# Dyeing- lastest result



## ptober (Mar 24, 2011)

I have tried a new method(to me) for making variegated yarn. Here are the results.

tks. for looking


----------



## Janallyn (Feb 16, 2016)

Lovely, nice colors

Jan


----------



## debg05 (Mar 25, 2013)

Very pretty! Do you have plans for them?


----------



## EstherOne (Jan 25, 2016)

ptober said:


> I have tried a new method(to me) for making variegated yarn. Here are the results.
> 
> tks. for looking


Looks nice!
Are you willing to share the method?


----------



## mama879 (Jan 27, 2011)

Very nice colors, going to be very pretty knitted or crocheted.


----------



## wordancer (May 4, 2011)

Nice sassy colors, i like!


----------



## run4fittness (May 22, 2011)

Looks good to me :sm24:


----------



## Cdambro (Dec 30, 2013)

I like your colors So I hope you are happy with the results of your new method. Nicely syed.


----------



## MousePotatoKnits (Oct 23, 2013)

Love the colors. Please share with us the knitted result.


----------



## Woodstockgranny (Feb 6, 2013)

Great color, can't wait to see how this works up.


----------



## gardenpoet (Jun 24, 2016)

Fun! Looks like it took some doing, too.


----------



## betty boivin (Sep 12, 2012)

Qcan you share the method? Very nice!


----------



## Goodshepfarm (Jul 20, 2014)

Very pretty!


----------



## sockyarn (Jan 26, 2011)

You have to share more. Like how did you get these results. These skeins are absolutely beautiful.


----------



## ptober (Mar 24, 2011)

sockyarn said:


> You have to share more. Like how did you get these results. These skeins are absolutely beautiful.

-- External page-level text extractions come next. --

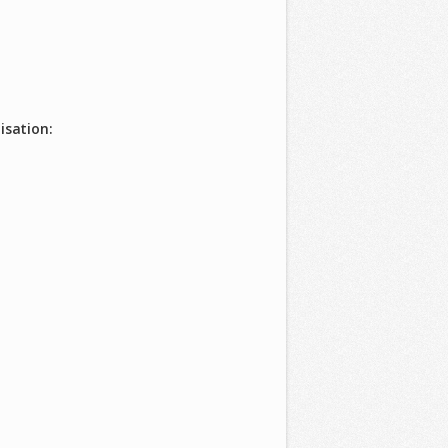
isation:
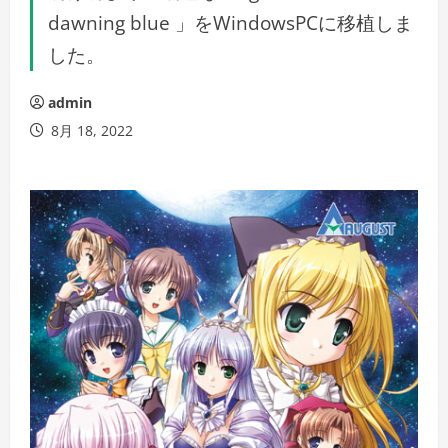
dawning blue 」をWindowsPCに移植しま
した。
admin
8月 18, 2022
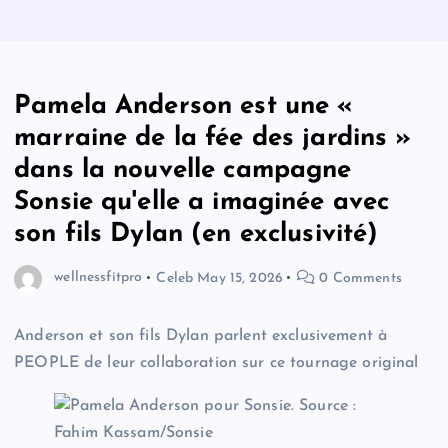
Pamela Anderson est une «
marraine de la fée des jardins »
dans la nouvelle campagne
Sonsie qu'elle a imaginée avec
son fils Dylan (en exclusivité)
wellnessfitpro
Celeb
May 15, 2026
0 Comments
Anderson et son fils Dylan parlent exclusivement à
PEOPLE de leur collaboration sur ce tournage original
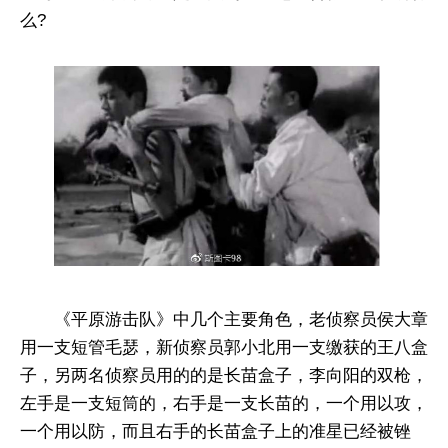
么?
​《平原游击队》中几个主要角色，老侦察员侯大章
用一支短管毛瑟，新侦察员郭小北用一支缴获的王八盒
子，另两名侦察员用的的是长苗盒子，李向阳的双枪，
左手是一支短筒的，右手是一支长苗的，一个用以攻，
一个用以防，而且右手的长苗盒子上的准星已经被锉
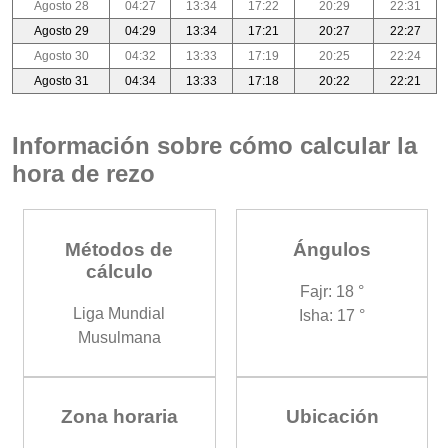
Agosto 28
04:27
13:34
17:22
20:29
22:31
Agosto 29
04:29
13:34
17:21
20:27
22:27
Agosto 30
04:32
13:33
17:19
20:25
22:24
Agosto 31
04:34
13:33
17:18
20:22
22:21
Información sobre cómo calcular la
hora de rezo
Métodos de
Ángulos
cálculo
Fajr: 18 °
Liga Mundial
Isha: 17 °
Musulmana
Zona horaria
Ubicación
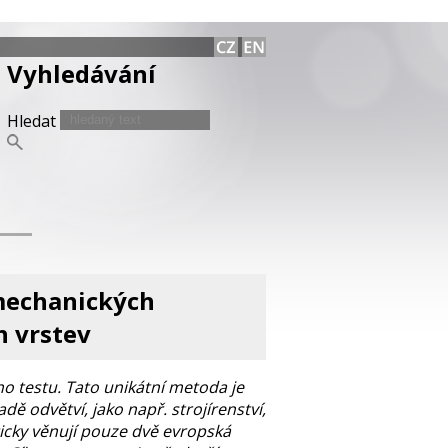
Vyhledávání
Hledat
mechanických
h vrstev
 testu. Tato unikátní metoda je
 odvětví, jako např. strojírenství,
ticky věnují pouze dvě evropská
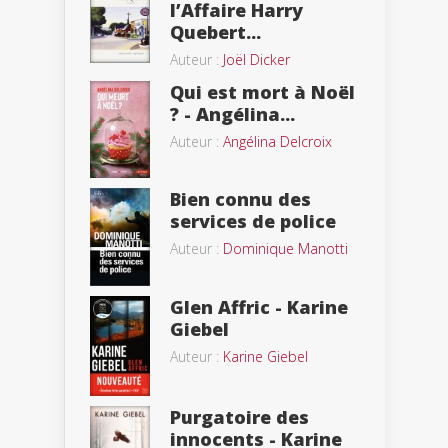
l’Affaire Harry
Quebert...
Auteur :
Joël Dicker
Qui est mort à Noël
? - Angélina...
Auteur :
Angélina Delcroix
Bien connu des
services de police
Auteur :
Dominique Manotti
Glen Affric - Karine
Giebel
Auteur :
Karine Giebel
Purgatoire des
innocents - Karine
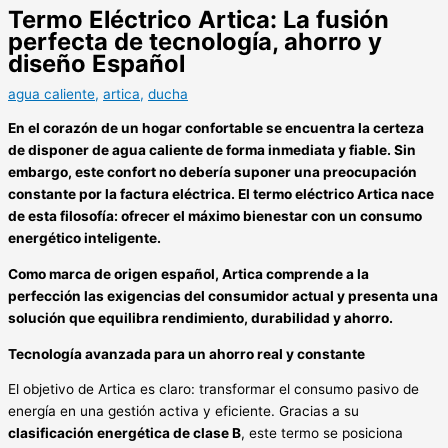
Termo Eléctrico Artica: La fusión
perfecta de tecnología, ahorro y
diseño Español
agua caliente
,
artica
,
ducha
En el corazón de un hogar confortable se encuentra la certeza
de disponer de agua caliente de forma inmediata y fiable. Sin
embargo, este confort no debería suponer una preocupación
constante por la factura eléctrica. El termo eléctrico Artica nace
de esta filosofía: ofrecer el máximo bienestar con un consumo
energético inteligente.
Como marca de origen español, Artica comprende a la
perfección las exigencias del consumidor actual y presenta una
solución que equilibra rendimiento, durabilidad y ahorro.
Tecnología avanzada para un ahorro real y constante
El objetivo de Artica es claro: transformar el consumo pasivo de
energía en una gestión activa y eficiente. Gracias a su
clasificación energética de clase B
, este termo se posiciona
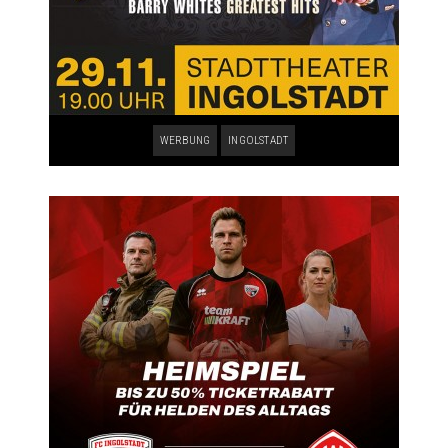
WERBUNG
INGOLSTADT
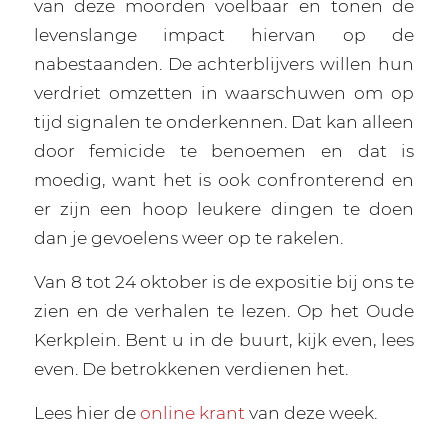
van deze moorden voelbaar en tonen de
levenslange impact hiervan op de
nabestaanden. De achterblijvers willen hun
verdriet omzetten in waarschuwen om op
tijd signalen te onderkennen. Dat kan alleen
door femicide te benoemen en dat is
moedig, want het is ook confronterend en
er zijn een hoop leukere dingen te doen
dan je gevoelens weer op te rakelen.
Van 8 tot 24 oktober is de expositie bij ons te
zien en de verhalen te lezen. Op het Oude
Kerkplein. Bent u in de buurt, kijk even, lees
even. De betrokkenen verdienen het.
Lees hier de
online krant
van deze week.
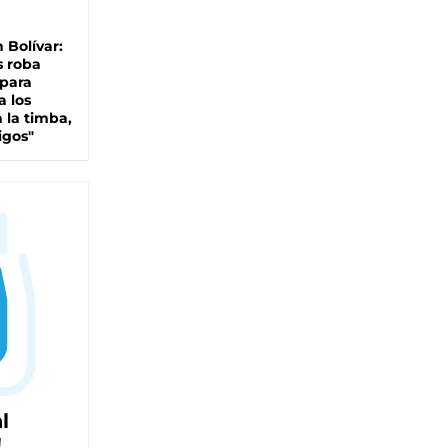
n Bolívar:
s roba
 para
a los
 la timba,
igos"
l
!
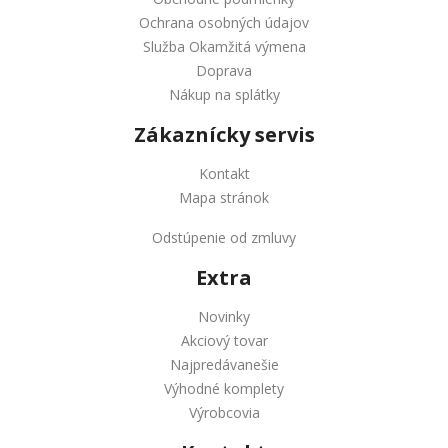
Ochrana osobných údajov
Služba Okamžitá výmena
Doprava
Nákup na splátky
Zákaznícky servis
Kontakt
Mapa stránok
Odstúpenie od zmluvy
Extra
Novinky
Akciový tovar
Najpredávanešie
Výhodné komplety
Výrobcovia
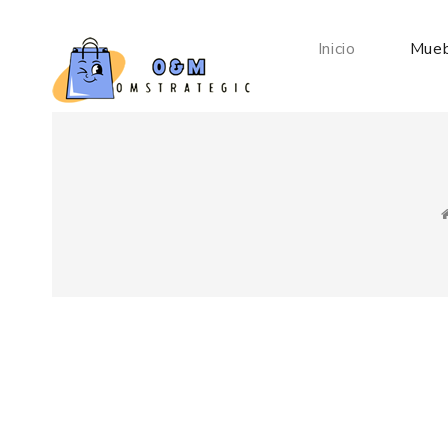
Inicio
Mueb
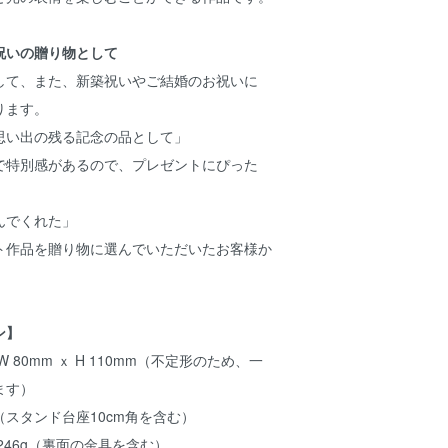
祝いの贈り物として
して、また、新築祝いやご結婚のお祝いに
ります。
思い出の残る記念の品として」
で特別感があるので、プレゼントにぴった
んでくれた」
ト作品を贈り物に選んでいただいたお客様か
ン】
 80mm ｘ H 110mm（不定形のため、一
ます）
m（スタンド台座10cm角を含む）
246g（裏面の金具を含む）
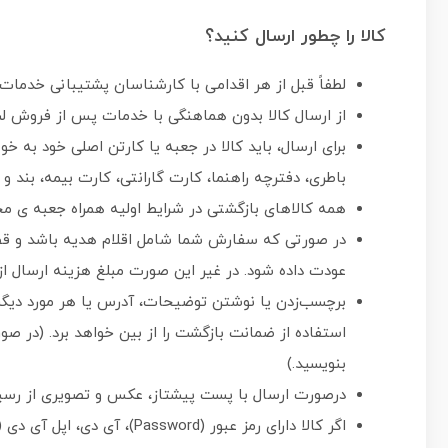
کالا را چطور ارسال کنید؟
لطفاً قبل از هر اقدامی با کارشناسان پشتیبانی خدما
از ارسال کالا بدون هماهنگی با خدمات پس از فروش لپ
برای ارسال، باید کالا در جعبه یا کارتن اصلی خود به ‏خ
باطری، دفترچه راهنما، کارت گارانتی، کارت بیمه، بند و
همه کالاهای بازگشتی در شرایط اولیه همراه جعبه ی 
در صورتی که سفارش شما شامل اقلام هدیه باشد و قصد
عودت داده شود. در غیر این صورت مبلغ هزینه ارسال ا
برچسب‌زدن یا نوشتن توضیحات، آدرس یا هر مورد دیگری
استفاده از ضمانت بازگشت را از بین خواهد برد. (در ص
بنویسید.)
درصورت ارسال با پست پیشتاز، عکس و تصویری از رسید پستی تهیه و به آدرس om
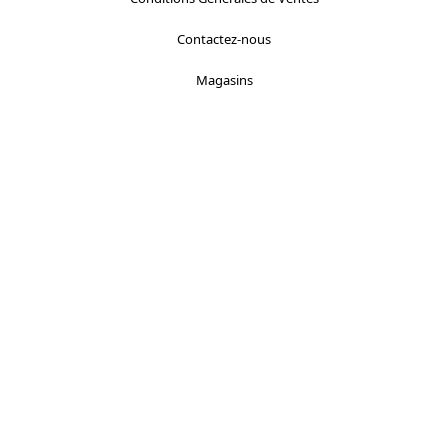
Contactez-nous
Magasins
Localisez-nous :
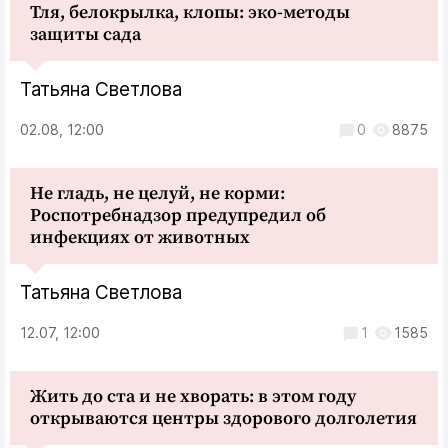
Тля, белокрылка, клопы: эко-методы
защиты сада
Татьяна Светлова
02.08, 12:00
0
8875
Не гладь, не целуй, не корми:
Роспотребнадзор предупредил об
инфекциях от животных
Татьяна Светлова
12.07, 12:00
1
1585
Жить до ста и не хворать: в этом году
открываются центры здорового долголетия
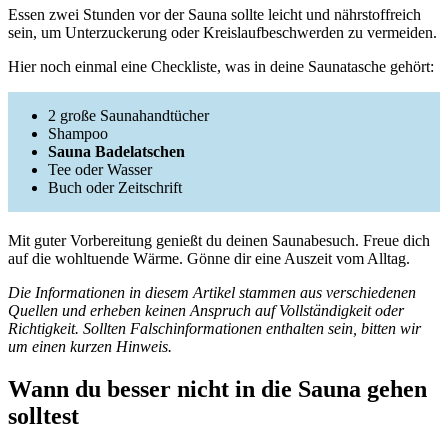
Essen zwei Stunden vor der Sauna sollte leicht und nährstoffreich
sein, um Unterzuckerung oder Kreislaufbeschwerden zu vermeiden.
Hier noch einmal eine Checkliste, was in deine Saunatasche gehört:
2 große Saunahandtücher
Shampoo
Sauna Badelatschen
Tee oder Wasser
Buch oder Zeitschrift
Mit guter Vorbereitung genießt du deinen Saunabesuch. Freue dich
auf die wohltuende Wärme. Gönne dir eine Auszeit vom Alltag.
Die Informationen in diesem Artikel stammen aus verschiedenen
Quellen und erheben keinen Anspruch auf Vollständigkeit oder
Richtigkeit. Sollten Falschinformationen enthalten sein, bitten wir
um einen kurzen Hinweis.
Wann du besser nicht in die Sauna gehen
solltest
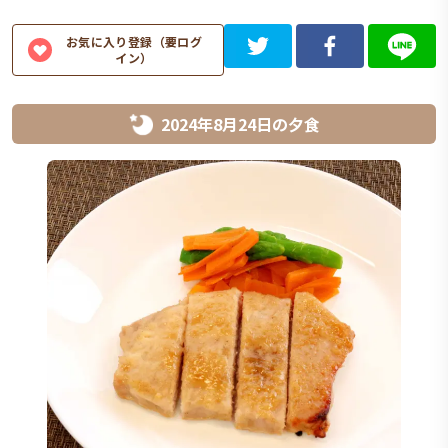
お気に入り登録（要ログ
イン）
2024年8月24日
の
夕食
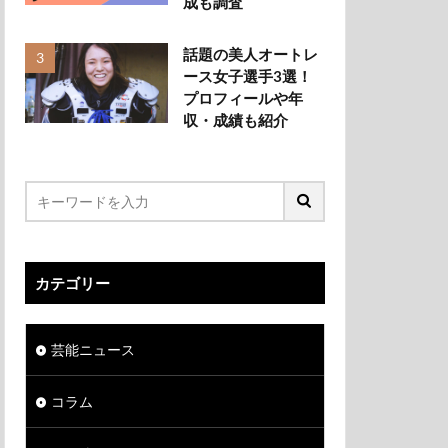
成も調査
話題の美人オートレ
ース女子選手3選！
プロフィールや年
収・成績も紹介
カテゴリー
芸能ニュース
コラム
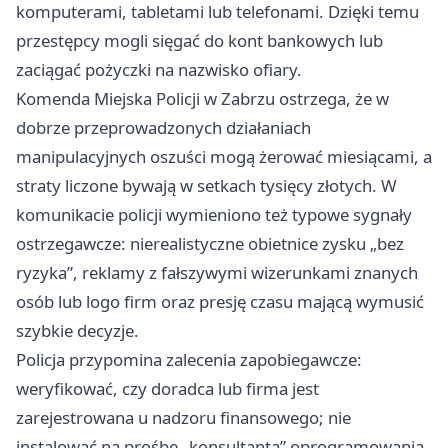
komputerami, tabletami lub telefonami. Dzięki temu
przestępcy mogli sięgać do kont bankowych lub
zaciągać pożyczki na nazwisko ofiary.
Komenda Miejska Policji w Zabrzu ostrzega, że w
dobrze przeprowadzonych działaniach
manipulacyjnych oszuści mogą żerować miesiącami, a
straty liczone bywają w setkach tysięcy złotych. W
komunikacie policji wymieniono też typowe sygnały
ostrzegawcze: nierealistyczne obietnice zysku „bez
ryzyka”, reklamy z fałszywymi wizerunkami znanych
osób lub logo firm oraz presję czasu mającą wymusić
szybkie decyzje.
Policja przypomina zalecenia zapobiegawcze:
weryfikować, czy doradca lub firma jest
zarejestrowana u nadzoru finansowego; nie
instalować na prośbę „konsultanta” oprogramowania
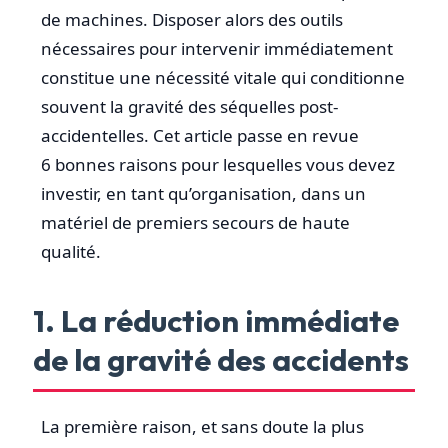
de machines. Disposer alors des outils
nécessaires pour intervenir immédiatement
constitue une nécessité vitale qui conditionne
souvent la gravité des séquelles post-
accidentelles. Cet article passe en revue
6 bonnes raisons pour lesquelles vous devez
investir, en tant qu’organisation, dans un
matériel de premiers secours de haute
qualité.
1. La réduction immédiate
de la gravité des accidents
La première raison, et sans doute la plus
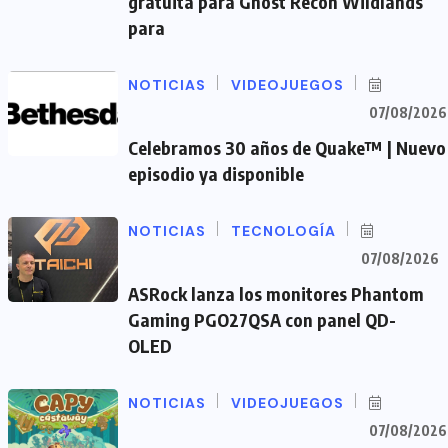
gratuita para Ghost Recon Wildlands
para
NOTICIAS
VIDEOJUEGOS
07/08/2026
Celebramos 30 años de Quake™ | Nuevo
episodio ya disponible
NOTICIAS
TECNOLOGÍA
07/08/2026
ASRock lanza los monitores Phantom
Gaming PGO27QSA con panel QD-
OLED
NOTICIAS
VIDEOJUEGOS
07/08/2026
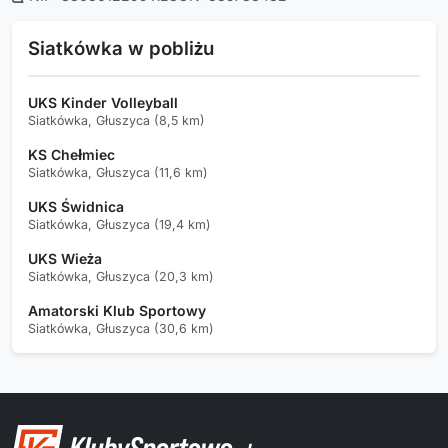
Siatkówka w pobliżu
UKS Kinder Volleyball
Siatkówka, Głuszyca (8,5 km)
KS Chełmiec
Siatkówka, Głuszyca (11,6 km)
UKS Świdnica
Siatkówka, Głuszyca (19,4 km)
UKS Wieża
Siatkówka, Głuszyca (20,3 km)
Amatorski Klub Sportowy
Siatkówka, Głuszyca (30,6 km)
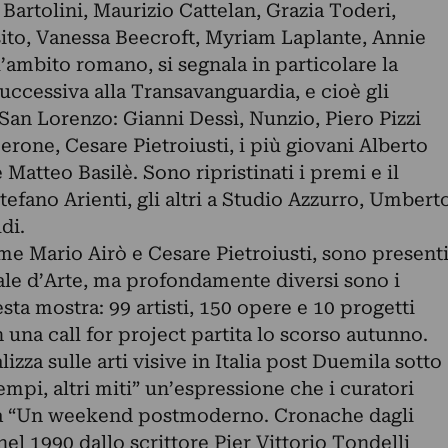
Bartolini, Maurizio Cattelan, Grazia Toderi,
ito, Vanessa Beecroft, Myriam Laplante, Annie
l’ambito romano, si segnala in particolare la
ccessiva alla Transavanguardia, e cioè gli
San Lorenzo: Gianni Dessì, Nunzio, Piero Pizzi
erone, Cesare Pietroiusti, i più giovani Alberto
Matteo Basilè. Sono ripristinati i premi e il
efano Arienti, gli altri a Studio Azzurro, Umbert
di.
come Mario Airò e Cesare Pietroiusti, sono present
le d’Arte, ma profondamente diversi sono i
sta mostra: 99 artisti, 150 opere e 10 progetti
n una call for project partita lo scorso autunno.
izza sulle arti visive in Italia post Duemila sotto
tempi, altri miti” un’espressione che i curatori
da “Un weekend postmoderno. Cronache dagli
el 1990 dallo scrittore Pier Vittorio Tondelli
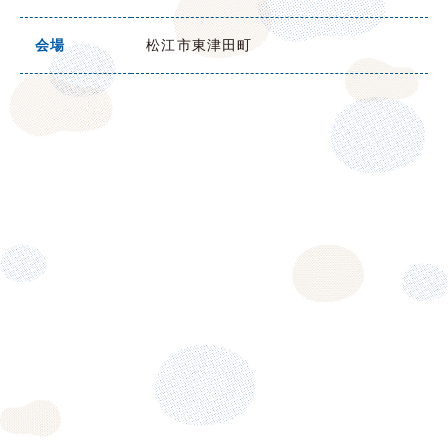
会場
松江市東津田町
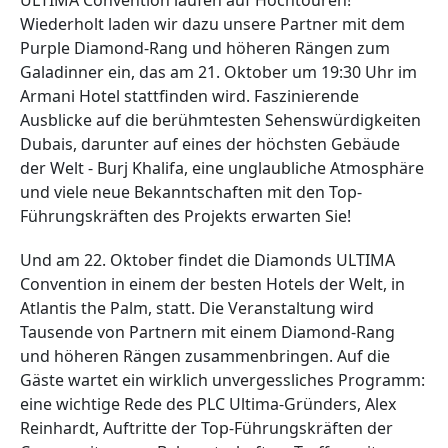
ULTIMA Convention laufen auf Hochtouren!
Wiederholt laden wir dazu unsere Partner mit dem
Purple Diamond-Rang und höheren Rängen zum
Galadinner ein, das am 21. Oktober um 19:30 Uhr im
Armani Hotel stattfinden wird. Faszinierende
Ausblicke auf die berühmtesten Sehenswürdigkeiten
Dubais, darunter auf eines der höchsten Gebäude
der Welt - Burj Khalifa, eine unglaubliche Atmosphäre
und viele neue Bekanntschaften mit den Top-
Führungskräften des Projekts erwarten Sie!
Und am 22. Oktober findet die Diamonds ULTIMA
Convention in einem der besten Hotels der Welt, in
Atlantis the Palm, statt. Die Veranstaltung wird
Tausende von Partnern mit einem Diamond-Rang
und höheren Rängen zusammenbringen. Auf die
Gäste wartet ein wirklich unvergessliches Programm:
eine wichtige Rede des PLC Ultima-Gründers, Alex
Reinhardt, Auftritte der Top-Führungskräften der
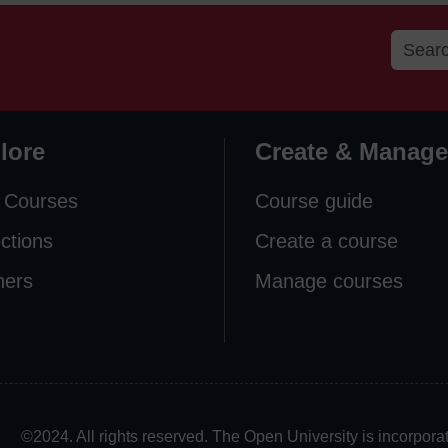
lore
Create & Manage
 Courses
Course guide
ections
Create a course
ners
Manage courses
©2024. All rights reserved. The Open University is incorpo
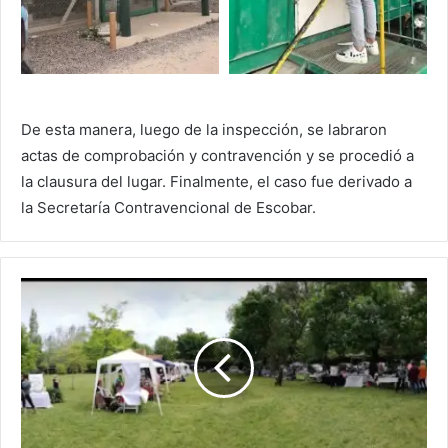
De esta manera, luego de la inspección, se labraron
actas de comprobación y contravención y se procedió a
la clausura del lugar. Finalmente, el caso fue derivado a
la Secretaría Contravencional de Escobar.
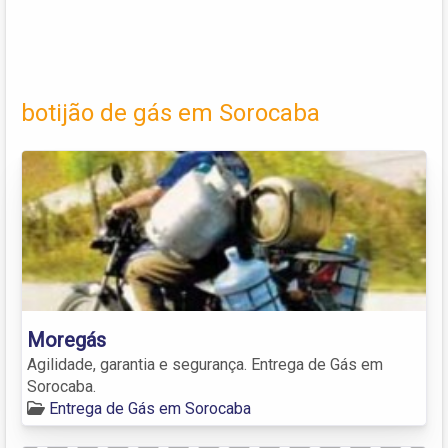
botijão de gás em Sorocaba
Moregás
Agilidade, garantia e segurança. Entrega de Gás em
Sorocaba.
Entrega de Gás em Sorocaba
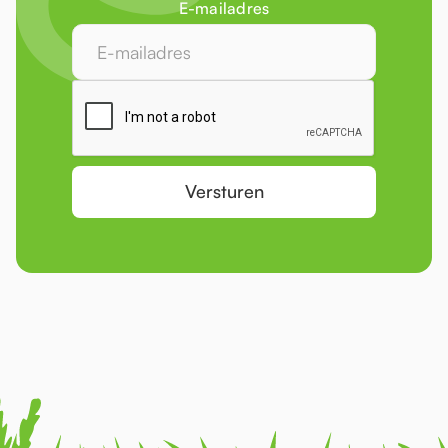
E-mailadres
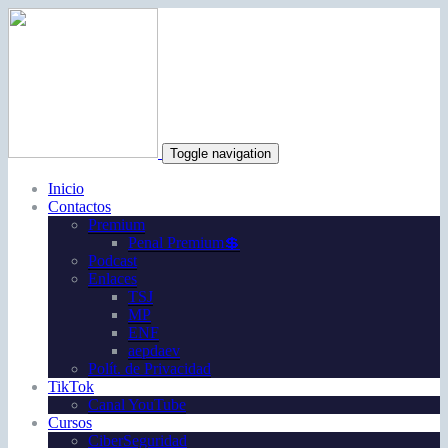
Toggle navigation
Inicio
Contactos
Premium
Penal Premium💲
Podcast
Enlaces
TSJ
MP
ENF
aepdaev
Polít. de Privacidad
TikTok
Canal YouTube
Cursos
CiberSeguridad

This was a practice dye on some vintage wool.

I used 3 primary colors, red, yellow and brilliant blue -acid dyes. It is a low immersion process using critic acid as the setting agent.

It was dyed in a flat turkey pan, heat the critic acid to boiling then turn to low, add yarn that has been soaked in the acid solution.

The each color was mixed in 2 cups of the citric acid solution then applied one at a time to random areas on the yarn.

Do to the heat and acid the colors tended to grab quickly , the multi colors were obtained by the placement of the dyes by me.

Hope this helps. I use a solution of 1/3 cup citric acid crystals to a gallon of water.


----------



## ptober (Mar 24, 2011)

Dances with Wool said:


> Love


Do to the fact the wool was a vintage one it has a very "wooly" smell that did not all go away in the dyeing and finishing process therefore I do not know if it is usable. That was why I used it to practice!

If any one knows how to remove that smell I would love to hear from you.


----------



## Linda6885 (Feb 13, 2011)

Very nice, what was the method you used?


----------



## ptober (Mar 24, 2011)

Linda6885 said:


> Very nice, what was the method you used?


if you look at the top of page 2 you will see my description of how I did the dyeing.


----------



## Linda6885 (Feb 13, 2011)

ptober said:


> if you look at the top of page 2 you will see my description of how I did the dyeing.


Thank you. Didn't notice there was another page. :sm16:


----------



## Linda6885 (Feb 13, 2011)

ptober said:


> Do to the fact the wool was a vintage one it has a very "wooly" smell that did not all go away in the dyeing and finishing process therefore I do not know if it is usable. That was why I used it to practice!
> 
> If any one knows how to remove that smell I would love to hear from you.


Wooly smell is usually the smell of the lanolin. All wool whether vintage or new will smell like wool when wet. But all of that smell should go away after it is washed. Try a nice wool soak. It should smell fresh and clean when completely dry.


----------



## henhouse2011 (Feb 20, 2011)

I like how clear the colors are even where they overlap and blend a little. Very pretty, interesting scheme. Did you use the citric acid crystals one finds in the grocery store?


----------



## sockyarn (Jan 26, 2011)

Questions, questions, questions. What was the name of the dye you used? Thank you.


ptober said:


> This was a practice dye on some vintage wool.
> 
> I used 3 primary colors, red, yellow and brilliant blue -acid dyes. It is a low immersion process using critic acid as the setting agent.
> 
> ...


----------



## sbeth53 (Mar 29, 2011)

Wow such pretty colors! Can't wait to see it knit up :sm24:


----------



## ptober (Mar 24, 2011)

henhouse2011 said:


> I like how clear the colors are even where they overlap and blend a little. Very pretty, interesting scheme. Did you use the citric acid crystals one finds in the grocery store?


I received my citric acid crystals from the dye maker as part of a package. However I would think that citric acid is citric acid no matter where one purchases.

If anyone has a different opinion I would love to hear it as this would be important. How much easier if we could purchase it at the food stores- no shipping!


----------



## sockyarn (Jan 26, 2011)

It would be good to hear from some one with a chemistry background. Maybe there is a difference in the strength.


----------



## desireeross (Jun 2, 2013)

Those turned out really nicely


----------